Carlo, un uomo di 77 anni colpito dal morbo di Alzheimer.
Da 10 la sua vita è stata travolta dalla malattia, da 4 vive in una casa di cura. Non parla e non legge, non cammina e non mangia da solo, dipende totalmente dagli altri. Eppure conserva ancora la capacità di comunicare attraverso lo sguardo attento e penetrante che sa fare domande e dare risposte.
Il suo viso è quello di sempre, appena modificato dagli anni, come per tutti, Carlo è stato in uomo di successo: il suo lavoro gli ha dato la conferma della sua intelligenza, il successo con le donne la conferma del suo fascino.
Ha vissuto quasi sempre da imprevidente godendo tutto quello che viveva, compreso il piacere di essere munifico con coloro che amava.
Quando la malattia si è manifestata, la sua vita stava attraversando un periodo di grande e conquistata stabilità affettiva, familiare e lavorativa. Ma sembra che la vita non debba mai concedere qualcosa “in più”, anzi si compiaccia di togliere ciò che ha finto di aver dato.
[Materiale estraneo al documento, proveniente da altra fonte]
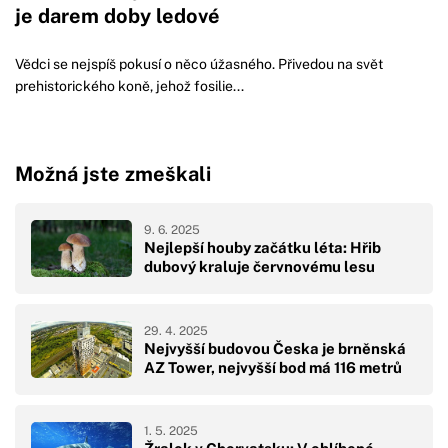
je darem doby ledové
Vědci se nejspíš pokusí o něco úžasného. Přivedou na svět
prehistorického koně, jehož fosilie...
Možná jste zmeškali
9. 6. 2025
Nejlepší houby začátku léta: Hřib
dubový kraluje červnovému lesu
29. 4. 2025
Nejvyšší budovou Česka je brněnská
AZ Tower, nejvyšší bod má 116 metrů
1. 5. 2025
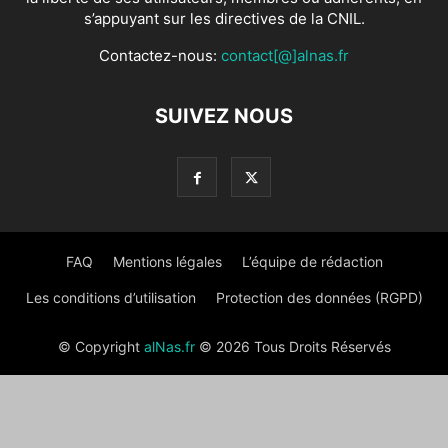
s’appuyant sur les directives de la CNIL.
Contactez-nous:
contact[@]alnas.fr
SUIVEZ NOUS
FAQ
Mentions légales
L’équipe de rédaction
Les conditions d’utilisation
Protection des données (RGPD)
© Copyright
alNas.fr
© 2026 Tous Droits Réservés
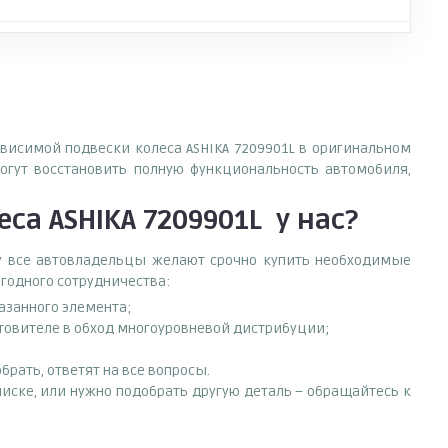
ависимой подвески колеса ASHIKA 7209901L в оригинальном
огут восстановить полную функциональность автомобиля,
са ASHIKA 7209901L
у нас?
ему все автовладельцы желают срочно купить необходимые
ыгодного сотрудничества:
азанного элемента;
отовителе в обход многоуровневой дистрибуции;
рать, ответят на все вопросы.
писке, или нужно подобрать другую деталь – обращайтесь к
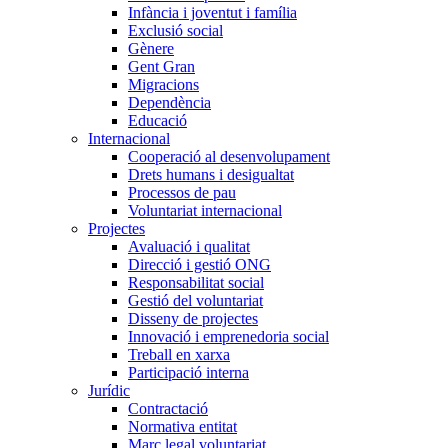
Infància i joventut i família
Exclusió social
Gènere
Gent Gran
Migracions
Dependència
Educació
Internacional
Cooperació al desenvolupament
Drets humans i desigualtat
Processos de pau
Voluntariat internacional
Projectes
Avaluació i qualitat
Direcció i gestió ONG
Responsabilitat social
Gestió del voluntariat
Disseny de projectes
Innovació i emprenedoria social
Treball en xarxa
Participació interna
Jurídic
Contractació
Normativa entitat
Marc legal voluntariat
Pablo, 10 anni, è chiamato affettuosamente Pancho.
E’ un ragazzino intimo, meditativo, sensibile, creativo, accanito lettore di libri e fumetti. E’ nato a Buenos Aires ma vive a Shanghai. Ha già attraversato, sia per il lavoro del suo papà che per vacanze, quasi tutti i continenti. Frequenta una scuola internazionale che lo fa vivere tra amici di tutte le razze e gli permette di assimilare culture diverse e parlare tre lingue. Conosce a menadito il computer e ha assimilato, come tutti i bambini della sua età, la conoscenza delle tecniche più moderne per studiare e giocare.
Lo scorso Natale Pancho viene a Milano dalla sua nonna e va con lei a trovare Carlo. Un piccolo albero di Natale lo aspetta con pacchetti regalo. Contengono delle manopole con testine di animali: infilati il pollice e il mignolo si può animarle e inventare un dialogo tra il micio e il castoro e la rana e il canguro.
Pancho infila il micio grigio e peloso, un piccolo bastardino, e lo fa muovere mostrandolo a Carlo. Carlo, attirato dal movimento, comincia ad osservarlo sempre più attentamente fino ad alzare una mano (l’unica che riesca a muovere) e ad afferrare il muso del gatto.
Pancho, evidentemente colpito dalla reazione di Carlo, non smette di animare il micio. Carlo guarda ora Pancho ora il gatto e così vanno avanti per molti minuti in una atmosfera sempre più emozionante per noi che assistiamo alla scena.
La comunicazione si è stabilita: gli occhi di Pancho pieni di tenerezza e di sorpresa, quelli di Carlo pieni di inconsapevole curiosità. La sensibilità e l’innocenza di un bambino hanno incontrato l’innocenza di un uomo a cui la malattia ha tolto la memoria e con la memoria la coscienza della sua vita.
Due innocenze estreme si toccano attraverso la magia del gioco e la semplicità dei gesti, in un dialogo che non richiede parole perché stabilito da due cuori semplici: quello del bambino non profanato dalla vita, quello del vecchio riscattato dalla malattia.
Pancho, prima di andare a mangiare l’hamburger nel vicino MacDonald dice: Ciao Carlo, ci vediamo al mio ritorno a Milano.